Martin, Miss Edith

Martin, Miss Edith, Torridge House, 19 Bude Street, Appledore

Edith Martin[1] (1888 – 1955) was born on 5 December 1888 at 7 Allan Banks, Newport, Barnstaple, the daughter of Samuel Hernaman Martin, Customs Officer, and Susan Martin, formerly Lee. Samuel had entered the Customs Service in 1867 in Plymouth,[2] then moved to Fowey in Cornwall, where he and his first wife Ann had two children. Ann died in 1886 and Samuel married Susan Lee the following year in Par. Edith was the oldest child of Samuel and Susan, and was followed by four other daughters: Winfred, Lilian, Hilda and Doris.

Shortly before Doris’s birth in 1900 Samuel was promoted to Superintendent of HM Customs at Appledore, and the family moved to Rock House, on the Quay at Appledore. Samuel held this post until his retirement in June 1910. As the Western Times made clear in reporting his retirement after 40 years’ service he became popular locally, as his ‘kind and genial manner won the respect of all with whom he came into contact, especially the sailors and men of the Royal Naval Reserve’, for which he acted as local registrar.[3] He was awarded the Imperial Service Medal for his service.[4]

Edith began her education at the Bear Street Schools in Barnstaple, where her admission is recorded in 1898.[5] In 1906 she qualified as a teacher by passing the examination for pupil teachers.[6] On the 1911 census, on which she is recorded at Torridge House, Bude Street, Appledore, living with her parents and four younger sisters, she is recorded as an Assistant Teacher, County Council. According to her grand-daughter she was a skilled pianist as well as a teacher, and she taught in Instow rather than Appledore, being rowed across to work each day.[7]

In 1911 the National Union of Women’s Suffrage Societies sent Marguerite Norma Smith, one of their organisers on an educational campaign in North Devon. Smith was pleased with the response they had in Appledore … ‘a mixed audience of townspeople and fishermen.
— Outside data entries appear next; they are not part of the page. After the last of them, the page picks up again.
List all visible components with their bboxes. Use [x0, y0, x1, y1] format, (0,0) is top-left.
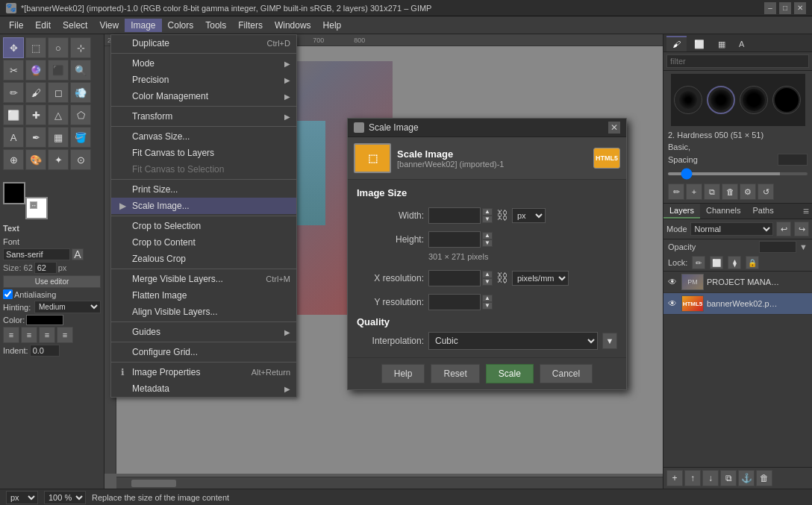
close-button[interactable]: ✕ [794, 2, 806, 14]
tool-free-select[interactable]: ⊹ [70, 37, 91, 58]
spacing-slider[interactable] [668, 172, 808, 175]
tool-color-pick[interactable]: 🎨 [25, 149, 46, 170]
hinting-select[interactable]: Medium None Light Full [34, 301, 101, 313]
layer-eye-1[interactable]: 👁 [666, 276, 678, 288]
menu-color-management[interactable]: Color Management ▶ [111, 88, 296, 104]
h-scroll-thumb[interactable] [131, 480, 176, 487]
tool-airbrush[interactable]: 💨 [70, 82, 91, 103]
menu-crop-to-selection[interactable]: Crop to Selection [111, 218, 296, 234]
width-unit-select[interactable]: px % mm [512, 208, 546, 223]
panel-delete-btn[interactable]: 🗑 [722, 184, 738, 200]
panel-new-btn[interactable]: + [686, 184, 702, 200]
lock-position-btn[interactable]: ⬜ [710, 256, 723, 269]
menu-view[interactable]: View [93, 19, 125, 32]
layer-delete-btn[interactable]: 🗑 [756, 470, 772, 486]
layer-undo-btn[interactable]: ↩ [776, 222, 791, 236]
layers-menu-btn[interactable]: ≡ [800, 204, 812, 219]
x-res-input[interactable]: 3.7790 [428, 270, 481, 286]
menu-edit[interactable]: Edit [29, 19, 57, 32]
menu-windows[interactable]: Windows [269, 19, 317, 32]
cancel-btn[interactable]: Cancel [540, 364, 593, 383]
layer-redo-btn[interactable]: ↪ [794, 222, 809, 236]
menu-mode[interactable]: Mode ▶ [111, 55, 296, 72]
menu-duplicate[interactable]: Duplicate Ctrl+D [111, 35, 296, 51]
lock-pixels-btn[interactable]: ✏ [692, 256, 705, 269]
fonts-tab[interactable]: A [733, 36, 750, 51]
filter-input[interactable] [666, 54, 809, 68]
layers-menu-icon[interactable]: ≡ [803, 205, 809, 217]
tool-text[interactable]: A [3, 127, 24, 148]
antialias-checkbox[interactable] [3, 289, 13, 299]
panel-edit-btn[interactable]: ✏ [668, 184, 684, 200]
text-color-swatch[interactable] [26, 315, 63, 325]
justify-left-btn[interactable]: ≡ [3, 327, 19, 343]
menu-tools[interactable]: Tools [199, 19, 232, 32]
interpolation-select[interactable]: Cubic Linear NoHalo LoHalo None [428, 332, 598, 350]
tool-dodge[interactable]: ⊙ [70, 149, 91, 170]
layer-item-1[interactable]: 👁 PM PROJECT MANA… [663, 272, 812, 293]
tab-channels[interactable]: Channels [700, 204, 746, 219]
layer-anchor-btn[interactable]: ⚓ [738, 470, 755, 486]
tool-transform[interactable]: ⬠ [70, 104, 91, 125]
menu-image[interactable]: Image [125, 19, 161, 32]
layer-mode-select[interactable]: Normal Multiply Screen [690, 222, 773, 236]
brush-item-1[interactable] [674, 86, 702, 114]
width-up-btn[interactable]: ▲ [482, 208, 493, 216]
tool-rect-select[interactable]: ⬚ [25, 37, 46, 58]
menu-select[interactable]: Select [57, 19, 93, 32]
panel-refresh-btn[interactable]: ↺ [758, 184, 774, 200]
menu-zealous-crop[interactable]: Zealous Crop [111, 251, 296, 267]
horizontal-scrollbar[interactable] [116, 477, 663, 489]
tool-pencil[interactable]: ✏ [3, 82, 24, 103]
width-input[interactable]: 301 [428, 207, 481, 224]
tool-move[interactable]: ✥ [3, 37, 24, 58]
menu-configure-grid[interactable]: Configure Grid... [111, 344, 296, 360]
font-size-input[interactable] [34, 262, 57, 274]
menu-guides[interactable]: Guides ▶ [111, 324, 296, 340]
unit-select[interactable]: px mm cm [6, 491, 38, 504]
swap-colors-btn[interactable]: ↔ [30, 201, 37, 209]
font-picker-btn[interactable]: A [72, 248, 84, 260]
menu-print-size[interactable]: Print Size... [111, 181, 296, 198]
indent-input[interactable] [30, 345, 60, 357]
interp-dropdown-btn[interactable]: ▼ [602, 333, 617, 349]
menu-fit-canvas-selection[interactable]: Fit Canvas to Selection [111, 161, 296, 178]
layer-new-btn[interactable]: + [666, 470, 683, 486]
layer-duplicate-btn[interactable]: ⧉ [720, 470, 737, 486]
menu-filters[interactable]: Filters [232, 19, 269, 32]
y-res-down-btn[interactable]: ▼ [482, 302, 493, 310]
height-down-btn[interactable]: ▼ [482, 239, 493, 247]
gradients-tab[interactable]: ▦ [712, 36, 731, 51]
menu-metadata[interactable]: Metadata ▶ [111, 380, 296, 397]
height-up-btn[interactable]: ▲ [482, 232, 493, 239]
tool-clone[interactable]: ⬜ [3, 104, 24, 125]
menu-flatten[interactable]: Flatten Image [111, 287, 296, 304]
tool-path[interactable]: ✒ [25, 127, 46, 148]
tool-ellipse-select[interactable]: ○ [48, 37, 69, 58]
help-btn[interactable]: Help [381, 364, 425, 383]
menu-scale-image[interactable]: ▶ Scale Image... [111, 198, 296, 214]
y-res-up-btn[interactable]: ▲ [482, 295, 493, 302]
tool-fuzzy-select[interactable]: 🔮 [25, 60, 46, 81]
menu-align-visible[interactable]: Align Visible Layers... [111, 304, 296, 320]
dialog-close-btn[interactable]: ✕ [608, 122, 620, 134]
y-res-input[interactable]: 3.7790 [428, 294, 481, 310]
justify-center-btn[interactable]: ≡ [21, 327, 37, 343]
reset-btn[interactable]: Reset [431, 364, 479, 383]
tool-smudge[interactable]: ✦ [48, 149, 69, 170]
tool-zoom[interactable]: 🔍 [70, 60, 91, 81]
fg-color-swatch[interactable] [3, 182, 25, 204]
menu-image-properties[interactable]: ℹ Image Properties Alt+Return [111, 364, 296, 380]
layer-item-2[interactable]: 👁 HTML5 bannerWeek02.p… [663, 293, 812, 315]
panel-copy-btn[interactable]: ⧉ [704, 184, 720, 200]
opacity-input[interactable]: 100.0 [759, 241, 796, 253]
width-down-btn[interactable]: ▼ [482, 216, 493, 223]
scale-btn[interactable]: Scale [486, 364, 534, 383]
x-res-down-btn[interactable]: ▼ [482, 278, 493, 286]
tab-layers[interactable]: Layers [663, 204, 700, 219]
zoom-select[interactable]: 100 % 50 % 200 % [44, 491, 86, 504]
layer-eye-2[interactable]: 👁 [666, 298, 678, 310]
menu-precision[interactable]: Precision ▶ [111, 72, 296, 88]
patterns-tab[interactable]: ⬜ [688, 36, 710, 51]
tool-by-color[interactable]: ⬛ [48, 60, 69, 81]
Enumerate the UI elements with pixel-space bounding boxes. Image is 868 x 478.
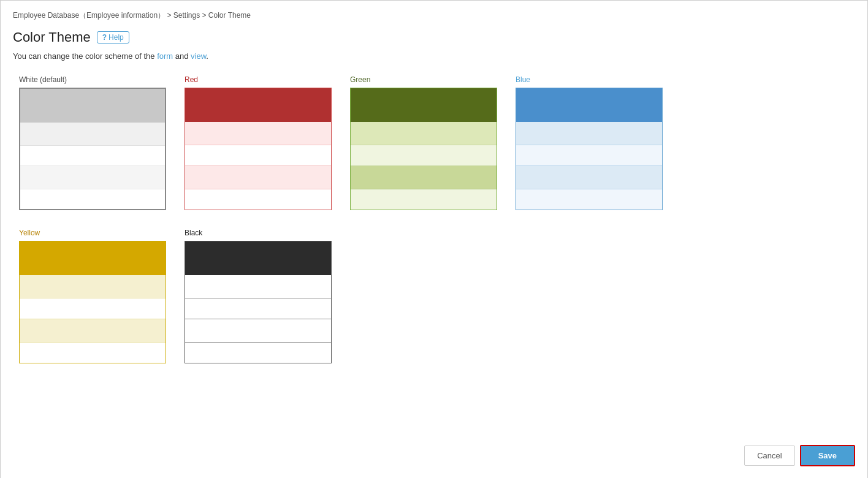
theme-red[interactable]: Red [185,75,332,210]
blue-header-bar [516,88,662,122]
theme-black[interactable]: Black [185,229,332,363]
breadcrumb-part3: Color Theme [208,11,251,20]
yellow-row1 [20,275,166,298]
description: You can change the color scheme of the f… [13,51,855,61]
view-link[interactable]: view [191,51,206,61]
theme-green-label: Green [350,75,370,84]
black-row4 [185,343,331,363]
form-link[interactable]: form [157,51,173,61]
yellow-header-bar [20,241,166,275]
green-row4 [351,189,497,210]
theme-yellow-card[interactable] [19,241,166,363]
theme-green[interactable]: Green [350,75,497,210]
black-header-bar [185,241,331,275]
theme-red-label: Red [185,75,198,84]
page-title: Color Theme [13,29,91,45]
theme-blue[interactable]: Blue [516,75,663,210]
theme-white-label: White (default) [19,75,67,84]
theme-blue-label: Blue [516,75,530,84]
page-wrapper: Employee Database（Employee information） … [1,1,867,478]
blue-row1 [516,122,662,145]
theme-green-card[interactable] [350,88,497,210]
breadcrumb: Employee Database（Employee information） … [13,10,855,21]
white-row3 [20,166,165,189]
red-row1 [185,122,331,145]
footer-buttons: Cancel Save [744,445,855,466]
red-row3 [185,166,331,189]
help-button[interactable]: ? Help [97,31,129,44]
green-row3 [351,166,497,189]
theme-black-card[interactable] [185,241,332,363]
yellow-row2 [20,298,166,319]
white-header-bar [20,89,165,123]
black-row1 [185,275,331,298]
blue-row3 [516,166,662,189]
save-button[interactable]: Save [800,445,855,466]
white-row1 [20,123,165,146]
white-row2 [20,146,165,166]
theme-blue-card[interactable] [516,88,663,210]
green-header-bar [351,88,497,122]
yellow-row3 [20,319,166,343]
themes-row-1: White (default) Red [19,75,855,210]
theme-black-label: Black [185,229,202,237]
themes-section: White (default) Red [13,75,855,363]
red-header-bar [185,88,331,122]
page-title-row: Color Theme ? Help [13,29,855,45]
theme-yellow-label: Yellow [19,229,40,237]
theme-red-card[interactable] [185,88,332,210]
themes-row-2: Yellow Black [19,229,855,363]
theme-white[interactable]: White (default) [19,75,166,210]
cancel-button[interactable]: Cancel [744,446,794,466]
breadcrumb-part1: Employee Database（Employee information） [13,11,165,20]
breadcrumb-sep2: > [202,11,208,20]
theme-white-card[interactable] [19,88,166,210]
yellow-row4 [20,343,166,363]
theme-yellow[interactable]: Yellow [19,229,166,363]
green-row2 [351,145,497,166]
white-row4 [20,189,165,209]
red-row4 [185,189,331,210]
blue-row4 [516,189,662,210]
blue-row2 [516,145,662,166]
help-label: Help [108,33,124,42]
breadcrumb-part2: Settings [173,11,200,20]
black-row3 [185,319,331,343]
black-row2 [185,298,331,319]
green-row1 [351,122,497,145]
breadcrumb-sep1: > [167,11,173,20]
question-mark-icon: ? [102,33,107,42]
red-row2 [185,145,331,166]
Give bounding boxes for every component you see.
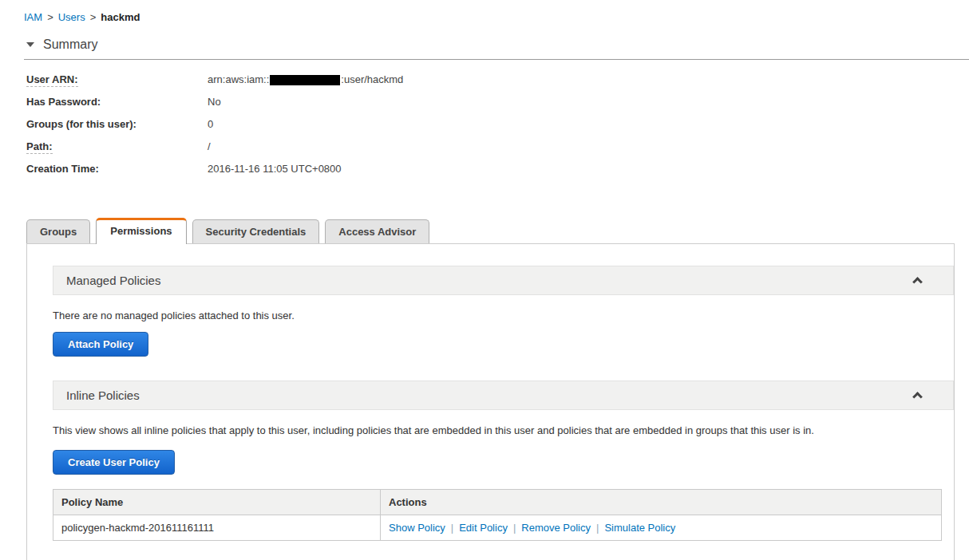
action-separator: | [451, 522, 453, 534]
groups-count-value: 0 [208, 116, 213, 132]
summary-divider [24, 59, 969, 60]
path-value: / [208, 139, 211, 154]
redacted-account-id [270, 75, 340, 85]
inline-policies-body: This view shows all inline policies that… [53, 410, 954, 541]
has-password-label: Has Password: [26, 94, 208, 109]
user-arn-label: User ARN: [26, 72, 208, 87]
breadcrumb: IAM>Users>hackmd [0, 0, 969, 23]
column-header-actions: Actions [381, 490, 942, 515]
edit-policy-link[interactable]: Edit Policy [459, 522, 508, 534]
tab-groups[interactable]: Groups [26, 219, 90, 243]
chevron-up-icon[interactable] [912, 392, 923, 402]
managed-policies-body: There are no managed policies attached t… [53, 295, 954, 357]
managed-policies-header[interactable]: Managed Policies [53, 266, 954, 295]
collapse-triangle-icon[interactable] [26, 42, 34, 47]
managed-policies-title: Managed Policies [66, 274, 160, 287]
breadcrumb-separator: > [90, 11, 97, 23]
table-header-row: Policy Name Actions [53, 490, 942, 515]
managed-policies-empty-text: There are no managed policies attached t… [53, 310, 954, 321]
column-header-policy-name: Policy Name [53, 490, 381, 515]
tab-security-credentials[interactable]: Security Credentials [192, 219, 320, 243]
user-arn-value: arn:aws:iam:::user/hackmd [208, 72, 403, 87]
summary-fields: User ARN: arn:aws:iam:::user/hackmd Has … [26, 72, 969, 176]
policy-actions-cell: Show Policy|Edit Policy|Remove Policy|Si… [381, 515, 942, 541]
section-gap [27, 357, 954, 381]
summary-row-user-arn: User ARN: arn:aws:iam:::user/hackmd [26, 72, 969, 87]
creation-time-value: 2016-11-16 11:05 UTC+0800 [208, 161, 342, 176]
summary-row-has-password: Has Password: No [26, 94, 969, 109]
create-user-policy-button[interactable]: Create User Policy [53, 450, 175, 475]
policy-name-cell: policygen-hackmd-201611161111 [53, 515, 381, 541]
tab-access-advisor[interactable]: Access Advisor [325, 219, 429, 243]
has-password-value: No [208, 94, 221, 109]
show-policy-link[interactable]: Show Policy [389, 522, 445, 534]
tab-permissions[interactable]: Permissions [96, 218, 186, 244]
summary-row-creation-time: Creation Time: 2016-11-16 11:05 UTC+0800 [26, 161, 969, 176]
remove-policy-link[interactable]: Remove Policy [521, 522, 591, 534]
summary-row-path: Path: / [26, 139, 969, 154]
summary-title: Summary [43, 37, 97, 52]
breadcrumb-current-user: hackmd [101, 11, 140, 23]
inline-policies-description: This view shows all inline policies that… [53, 424, 954, 436]
summary-header: Summary [26, 37, 969, 52]
simulate-policy-link[interactable]: Simulate Policy [604, 522, 675, 534]
summary-row-groups: Groups (for this user): 0 [26, 116, 969, 132]
groups-count-label: Groups (for this user): [26, 116, 208, 132]
inline-policies-title: Inline Policies [66, 388, 140, 402]
managed-policies-section: Managed Policies There are no managed po… [53, 266, 954, 357]
chevron-up-icon[interactable] [912, 277, 923, 287]
inline-policies-table: Policy Name Actions policygen-hackmd-201… [53, 489, 942, 541]
breadcrumb-link-users[interactable]: Users [58, 11, 85, 23]
action-separator: | [596, 522, 599, 534]
action-separator: | [513, 522, 516, 534]
creation-time-label: Creation Time: [26, 161, 208, 176]
inline-policies-header[interactable]: Inline Policies [53, 381, 954, 410]
permissions-tab-panel: Managed Policies There are no managed po… [26, 243, 955, 560]
path-label: Path: [26, 139, 208, 154]
breadcrumb-separator: > [47, 11, 53, 23]
inline-policies-section: Inline Policies This view shows all inli… [53, 381, 954, 541]
breadcrumb-link-iam[interactable]: IAM [24, 11, 42, 23]
table-row: policygen-hackmd-201611161111 Show Polic… [53, 515, 942, 541]
attach-policy-button[interactable]: Attach Policy [53, 332, 148, 357]
tab-bar: Groups Permissions Security Credentials … [26, 218, 969, 243]
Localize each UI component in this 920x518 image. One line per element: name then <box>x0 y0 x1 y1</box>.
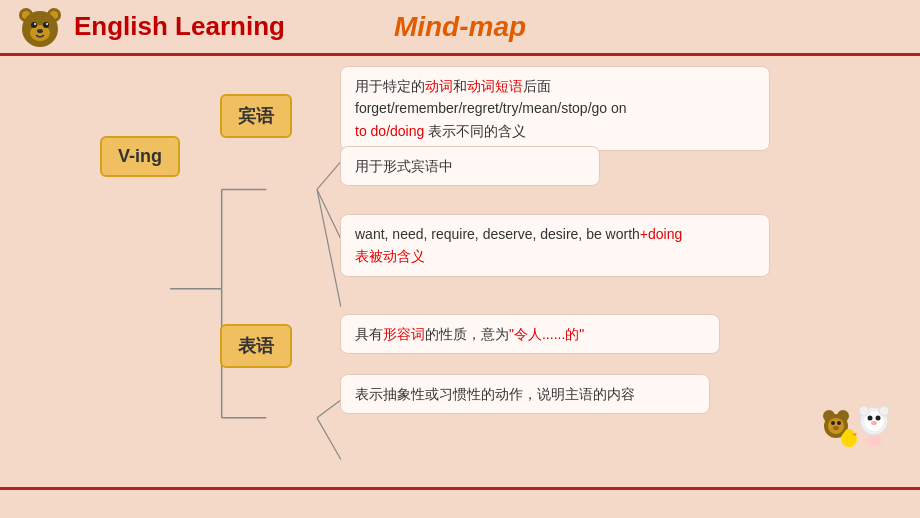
svg-point-32 <box>871 421 877 425</box>
app-header: English Learning Mind-map <box>0 0 920 56</box>
bingyu-label: 宾语 <box>220 94 292 138</box>
svg-point-25 <box>831 421 835 425</box>
footer-line <box>0 487 920 490</box>
card-passive: want, need, require, deserve, desire, be… <box>340 214 770 277</box>
card-passive-line1: want, need, require, deserve, desire, be… <box>355 223 755 245</box>
svg-point-6 <box>31 22 37 28</box>
card-verb-phrase-line2: forget/remember/regret/try/mean/stop/go … <box>355 97 755 119</box>
svg-point-33 <box>859 406 869 416</box>
card-verb-phrase: 用于特定的动词和动词短语后面 forget/remember/regret/tr… <box>340 66 770 151</box>
ving-label: V-ing <box>100 136 180 177</box>
svg-line-16 <box>317 162 341 190</box>
svg-point-10 <box>37 29 43 33</box>
svg-point-27 <box>833 426 839 430</box>
svg-point-35 <box>866 435 882 447</box>
svg-point-31 <box>876 416 881 421</box>
mind-map-title: Mind-map <box>394 11 526 43</box>
bottom-decoration <box>814 371 904 451</box>
bear-logo-icon <box>16 3 64 51</box>
card-verb-phrase-line1: 用于特定的动词和动词短语后面 <box>355 75 755 97</box>
card-abstract: 表示抽象性或习惯性的动作，说明主语的内容 <box>340 374 710 414</box>
card-adjective: 具有形容词的性质，意为"令人......的" <box>340 314 720 354</box>
main-content: V-ing 宾语 表语 用于特定的动词和动词短语后面 forget/rememb… <box>0 56 920 483</box>
svg-point-26 <box>837 421 841 425</box>
card-formal-object: 用于形式宾语中 <box>340 146 600 186</box>
svg-point-8 <box>34 23 36 25</box>
card-passive-line2: 表被动含义 <box>355 245 755 267</box>
svg-point-9 <box>46 23 48 25</box>
svg-line-20 <box>317 418 341 460</box>
biaoyu-label: 表语 <box>220 324 292 368</box>
card-verb-phrase-line3: to do/doing 表示不同的含义 <box>355 120 755 142</box>
svg-line-18 <box>317 189 341 306</box>
svg-point-7 <box>43 22 49 28</box>
svg-line-17 <box>317 189 341 239</box>
decoration-svg <box>814 371 904 451</box>
card-abstract-text: 表示抽象性或习惯性的动作，说明主语的内容 <box>355 386 635 402</box>
svg-point-34 <box>879 406 889 416</box>
svg-point-30 <box>868 416 873 421</box>
card-formal-object-text: 用于形式宾语中 <box>355 158 453 174</box>
svg-line-19 <box>317 400 341 418</box>
app-title: English Learning <box>74 11 285 42</box>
When I asked for questions a man remarked, “There is nothing to say; it is all so plain and straightforward”.[8] The vicar, the Rev George Scholey, who had been in the crowd, approached her at the end of the meeting and expressed his support, which he then demonstrated by chairing two pro-suffrage meetings in the Church Schools when Smith came back to the district in June.

Smith records ‘the energy and help which Miss Martin has given’ and that ‘she had worked splendidly’, resulting in the formation of an Appledore branch of the NUWSS following those meetings with over fifty members.[9]. Martin agreed to take on the role of branch secretary for Appledore, and appears in that capacity in Common Cause through to 3 October 1913.[10]

No further information has been discovered about the Appledore branch or about Martin’s activity. The Bideford branch was reorganised in 1913 and seems to have extended its remit to cover Northam and Appledore.

Martin’s father had a stroke in the summer of 1913 and later developed sepsis which led to his death at the end of February 1914 and, as several of Edith’s sisters were married by that time, she may have been required to undertake additional domestic duties or even to have given up her post.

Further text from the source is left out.